A full-featured Ruby implementation of Naive Bayes for probabilistic classification with customizable features.
NBayes is a Ruby implementation of the Naive Bayes algorithm for probabilistic classification. It provides a full-featured toolkit for building classifiers that can handle various data types beyond text, with customizable options for smoothing, token management, and probability calculations.
Ruby developers and data practitioners who need a flexible, probabilistic classification library for tasks like text categorization, spam filtering, or general machine learning applications.

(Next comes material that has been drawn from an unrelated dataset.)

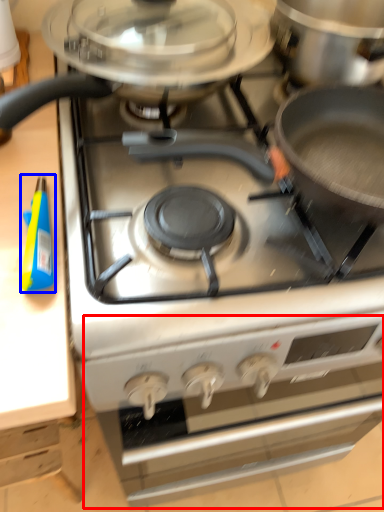 Question: Which point is further to the camera, oven (highlighted by a red box) or appliance (highlighted by a blue box)?

Choices:
 (A) oven
 (B) appliance

Answer: (A)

Developers choose NBayes for its comprehensive feature set, including probability outputs, customizable smoothing, and support for non-text tokens, all within a clean Ruby interface that balances flexibility with the algorithm's inherent simplicity.
A robust, full-featured Ruby implementation of Naive Bayes
Open-Awesome is built by the community, for the community. Submit a project, suggest an awesome list, or help improve the catalog on GitHub.
Supports all token types, not just text, allowing classification of diverse data like numerical features or categorical variables, as highlighted in the README.
Returns full probability distributions for each class instead of just predictions, enabling confidence-based decision-making, a key feature mentioned in the description.
Offers adjustable Laplacian smoothing constants and optional low-frequency token purging, providing control over model robustness and performance trade-offs.
Tied exclusively to Ruby, making it impractical for projects using other languages or requiring cross-platform ML deployments, as it adds unnecessary dependency.
The README is minimal with only basic usage and links to a 2012 blog post; last update was in 2021, indicating potential lag in bug fixes or community support.